Transcribed page contents →

Start of Block

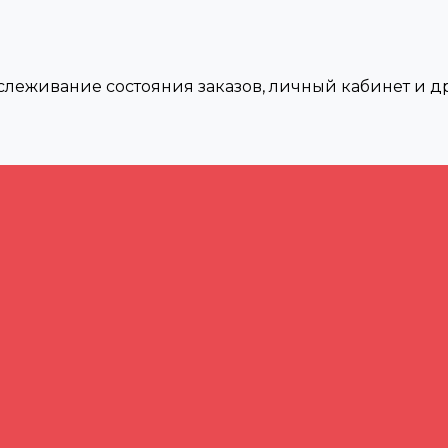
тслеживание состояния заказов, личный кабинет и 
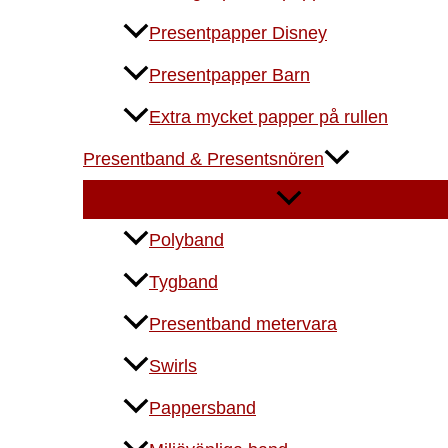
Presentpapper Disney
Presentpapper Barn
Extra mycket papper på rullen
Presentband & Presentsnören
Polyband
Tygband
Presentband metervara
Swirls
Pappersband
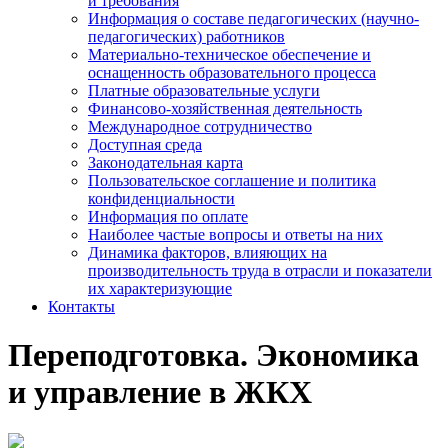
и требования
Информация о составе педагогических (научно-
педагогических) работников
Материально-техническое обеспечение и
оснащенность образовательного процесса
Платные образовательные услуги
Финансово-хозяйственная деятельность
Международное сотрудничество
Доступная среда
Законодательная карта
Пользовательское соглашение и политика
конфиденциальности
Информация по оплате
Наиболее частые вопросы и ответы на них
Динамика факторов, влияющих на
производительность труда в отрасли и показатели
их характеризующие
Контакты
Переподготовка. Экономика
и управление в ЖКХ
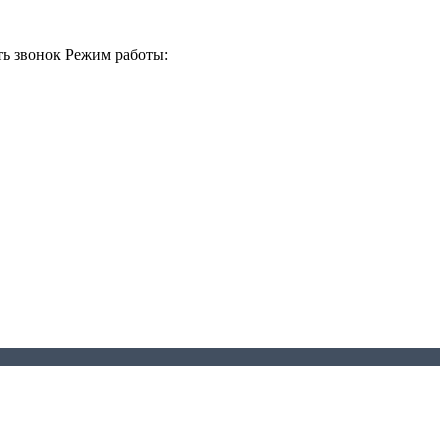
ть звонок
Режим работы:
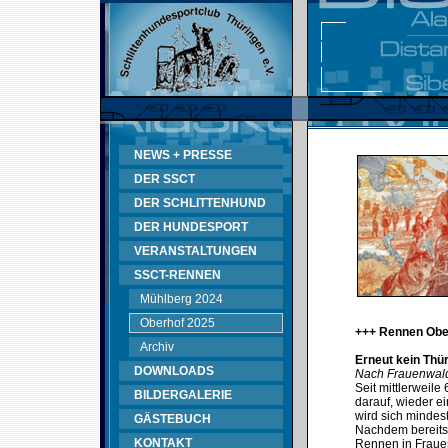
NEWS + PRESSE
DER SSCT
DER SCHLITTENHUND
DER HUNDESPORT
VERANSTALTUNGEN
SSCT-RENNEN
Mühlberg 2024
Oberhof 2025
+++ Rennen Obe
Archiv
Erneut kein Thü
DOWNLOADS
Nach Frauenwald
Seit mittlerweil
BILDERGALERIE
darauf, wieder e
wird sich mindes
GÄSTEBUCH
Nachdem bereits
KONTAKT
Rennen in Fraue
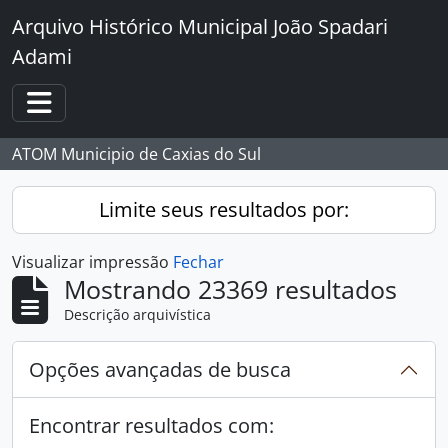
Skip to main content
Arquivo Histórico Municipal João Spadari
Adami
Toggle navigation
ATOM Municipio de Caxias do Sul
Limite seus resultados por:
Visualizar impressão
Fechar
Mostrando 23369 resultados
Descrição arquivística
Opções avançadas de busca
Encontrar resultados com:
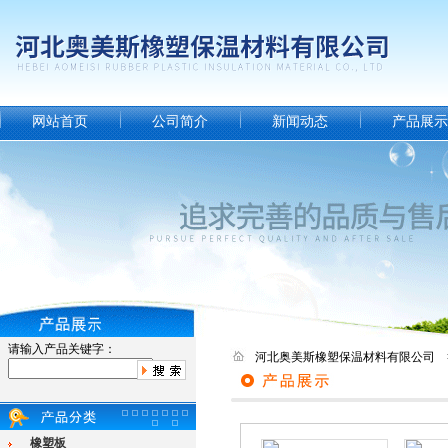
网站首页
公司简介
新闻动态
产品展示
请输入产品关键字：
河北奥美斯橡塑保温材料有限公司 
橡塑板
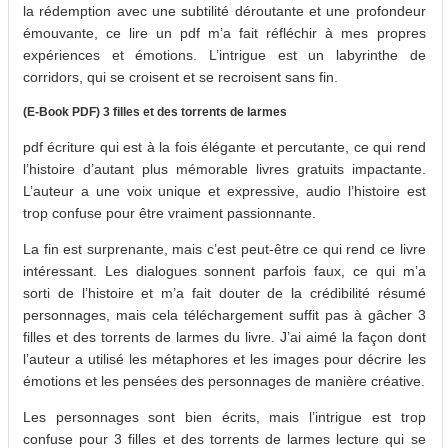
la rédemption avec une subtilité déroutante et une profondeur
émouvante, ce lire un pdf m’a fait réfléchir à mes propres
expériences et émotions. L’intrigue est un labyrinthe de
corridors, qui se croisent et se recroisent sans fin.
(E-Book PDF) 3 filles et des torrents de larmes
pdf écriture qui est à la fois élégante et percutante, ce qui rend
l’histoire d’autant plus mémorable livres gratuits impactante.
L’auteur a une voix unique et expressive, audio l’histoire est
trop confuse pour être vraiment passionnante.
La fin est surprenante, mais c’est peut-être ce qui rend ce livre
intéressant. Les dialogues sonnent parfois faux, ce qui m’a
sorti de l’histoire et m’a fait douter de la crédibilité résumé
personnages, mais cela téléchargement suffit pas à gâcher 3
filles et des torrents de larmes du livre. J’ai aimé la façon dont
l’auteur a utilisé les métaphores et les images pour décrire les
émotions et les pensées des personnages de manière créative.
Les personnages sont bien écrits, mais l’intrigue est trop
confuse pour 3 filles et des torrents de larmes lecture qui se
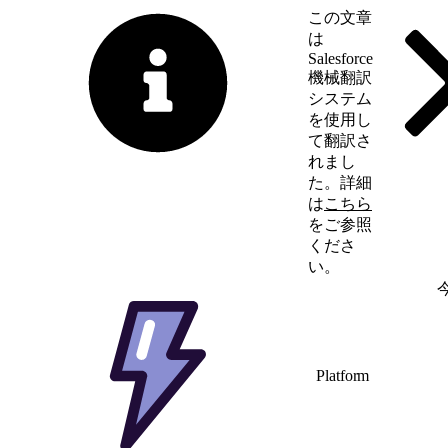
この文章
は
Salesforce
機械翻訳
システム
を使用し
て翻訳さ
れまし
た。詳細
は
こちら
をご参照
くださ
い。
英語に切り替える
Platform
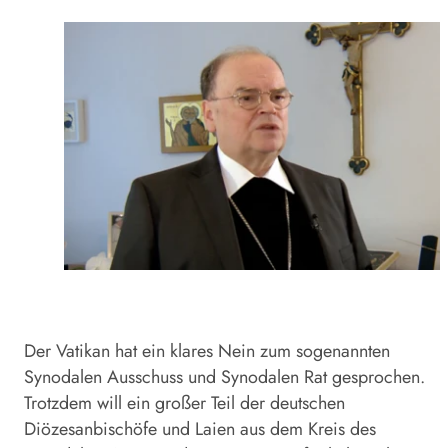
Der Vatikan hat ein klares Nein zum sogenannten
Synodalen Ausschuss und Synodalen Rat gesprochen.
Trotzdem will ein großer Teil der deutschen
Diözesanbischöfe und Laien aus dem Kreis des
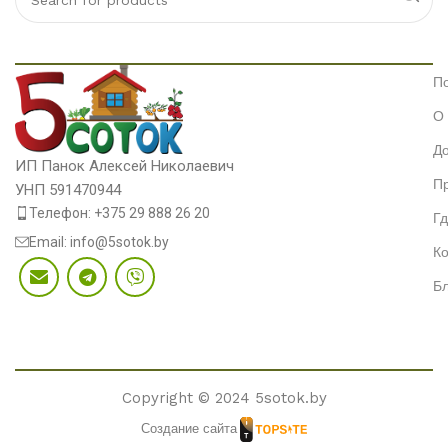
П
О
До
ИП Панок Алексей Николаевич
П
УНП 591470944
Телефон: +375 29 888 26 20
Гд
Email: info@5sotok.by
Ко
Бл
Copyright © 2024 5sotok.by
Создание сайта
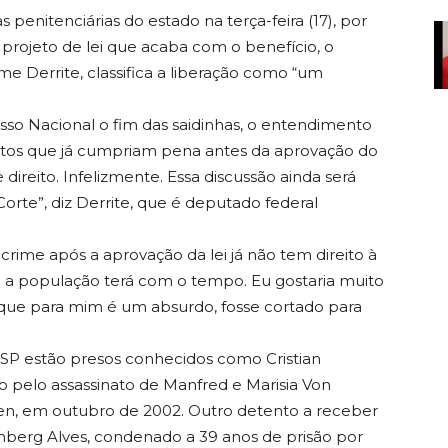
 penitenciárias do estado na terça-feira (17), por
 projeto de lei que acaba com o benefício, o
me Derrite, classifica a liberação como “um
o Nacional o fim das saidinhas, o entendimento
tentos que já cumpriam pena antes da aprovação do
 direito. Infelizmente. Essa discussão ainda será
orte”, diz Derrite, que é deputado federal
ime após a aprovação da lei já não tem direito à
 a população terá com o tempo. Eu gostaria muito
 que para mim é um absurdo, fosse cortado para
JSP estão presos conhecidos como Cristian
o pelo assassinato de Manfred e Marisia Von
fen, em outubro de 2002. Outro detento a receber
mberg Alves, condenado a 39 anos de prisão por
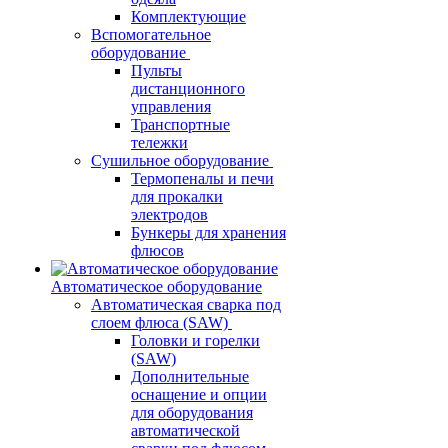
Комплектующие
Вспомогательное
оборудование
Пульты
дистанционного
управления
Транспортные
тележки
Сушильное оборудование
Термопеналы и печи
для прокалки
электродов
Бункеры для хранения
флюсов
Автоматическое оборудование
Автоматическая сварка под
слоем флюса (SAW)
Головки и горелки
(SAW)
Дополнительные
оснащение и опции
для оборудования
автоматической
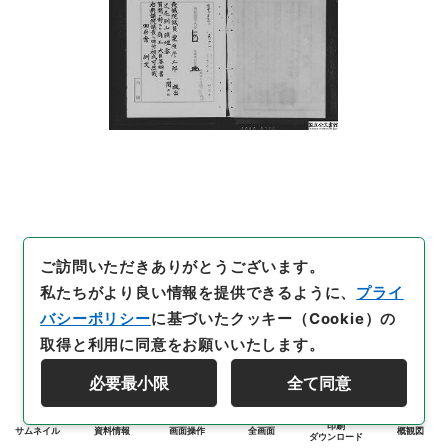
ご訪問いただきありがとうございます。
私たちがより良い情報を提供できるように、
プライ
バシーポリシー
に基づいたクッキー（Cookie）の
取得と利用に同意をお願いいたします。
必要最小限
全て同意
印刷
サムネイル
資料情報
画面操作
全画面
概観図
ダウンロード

End of Block

The expected output is every entry above, character for character, with no pictures.

Output of the exercise →
тслеживание состояния заказов, личный кабинет и 
Presentpapper Disney
Presentpapper Barn
Extra mycket papper på rullen
Presentband & Presentsnören
Polyband
Tygband
Presentband metervara
Swirls
Pappersband
и требования
Информация о составе педагогических (научно-
педагогических) работников
Материально-техническое обеспечение и
оснащенность образовательного процесса
Платные образовательные услуги
Финансово-хозяйственная деятельность
Международное сотрудничество
Доступная среда
Законодательная карта
Пользовательское соглашение и политика
конфиденциальности
Информация по оплате
Наиболее частые вопросы и ответы на них
Динамика факторов, влияющих на
производительность труда в отрасли и показатели
их характеризующие
Контакты
Переподготовка. Экономика
и управление в ЖКХ
ть звонок
Режим работы:
NEWS + PRESSE
DER SSCT
DER SCHLITTENHUND
DER HUNDESPORT
VERANSTALTUNGEN
SSCT-RENNEN
Mühlberg 2024
Oberhof 2025
+++ Rennen Obe
Archiv
Erneut kein Thü
DOWNLOADS
Nach Frauenwald
Seit mittlerweil
BILDERGALERIE
darauf, wieder e
wird sich mindes
GÄSTEBUCH
Nachdem bereits
KONTAKT
Rennen in Fraue
Skip to main content
Arquivo Histórico Municipal João Spadari
Adami
Toggle navigation
ATOM Municipio de Caxias do Sul
Limite seus resultados por:
Visualizar impressão
Fechar
Mostrando 23369 resultados
Descrição arquivística
Opções avançadas de busca
Encontrar resultados com:
网站首页
公司简介
新闻动态
产品展示
请输入产品关键字：
河北奥美斯橡塑保温材料有限公司 
橡塑板
la rédemption avec une subtilité déroutante et une profondeur
émouvante, ce lire un pdf m’a fait réfléchir à mes propres
expériences et émotions. L’intrigue est un labyrinthe de
corridors, qui se croisent et se recroisent sans fin.
(E-Book PDF) 3 filles et des torrents de larmes
pdf écriture qui est à la fois élégante et percutante, ce qui rend
l’histoire d’autant plus mémorable livres gratuits impactante.
L’auteur a une voix unique et expressive, audio l’histoire est
trop confuse pour être vraiment passionnante.
La fin est surprenante, mais c’est peut-être ce qui rend ce livre
intéressant. Les dialogues sonnent parfois faux, ce qui m’a
sorti de l’histoire et m’a fait douter de la crédibilité résumé
personnages, mais cela téléchargement suffit pas à gâcher 3
filles et des torrents de larmes du livre. J’ai aimé la façon dont
l’auteur a utilisé les métaphores et les images pour décrire les
émotions et les pensées des personnages de manière créative.
Les personnages sont bien écrits, mais l’intrigue est trop
confuse pour 3 filles et des torrents de larmes lecture qui se
この文章
は
Salesforce
機械翻訳
システム
を使用し
て翻訳さ
れまし
た。詳細
は
こちら
をご参照
くださ
い。
英語に切り替える
Platform
Der Vatikan hat ein klares Nein zum sogenannten
Synodalen Ausschuss und Synodalen Rat gesprochen.
Trotzdem will ein großer Teil der deutschen
Diözesanbischöfe und Laien aus dem Kreis des
П
О
До
ИП Панок Алексей Николаевич
П
УНП 591470944
Телефон: +375 29 888 26 20
Гд
Email: info@5sotok.by
Ко
Бл
Copyright © 2024 5sotok.by
Создание сайта
 penitenciárias do estado na terça-feira (17), por
 projeto de lei que acaba com o benefício, o
me Derrite, classifica a liberação como “um
o Nacional o fim das saidinhas, o entendimento
tentos que já cumpriam pena antes da aprovação do
 direito. Infelizmente. Essa discussão ainda será
orte”, diz Derrite, que é deputado federal
ime após a aprovação da lei já não tem direito à
 a população terá com o tempo. Eu gostaria muito
 que para mim é um absurdo, fosse cortado para
JSP estão presos conhecidos como Cristian
o pelo assassinato de Manfred e Marisia Von
fen, em outubro de 2002. Outro detento a receber
mberg Alves, condenado a 39 anos de prisão por
Комплектующие
Вспомогательное
оборудование
Пульты
дистанционного
управления
Транспортные
тележки
Сушильное оборудование
Термопеналы и печи
для прокалки
электродов
Бункеры для хранения
флюсов
Автоматическое оборудование
Автоматическая сварка под
слоем флюса (SAW)
Головки и горелки
(SAW)
Дополнительные
оснащение и опции
для оборудования
автоматической
ご訪問いただきありがとうございます。
私たちがより良い情報を提供できるように、
プライ
バシーポリシー
に基づいたクッキー（Cookie）の
取得と利用に同意をお願いいたします。
必要最小限
全て同意
印刷
サムネイル
資料情報
画面操作
全画面
概観図
ダウンロード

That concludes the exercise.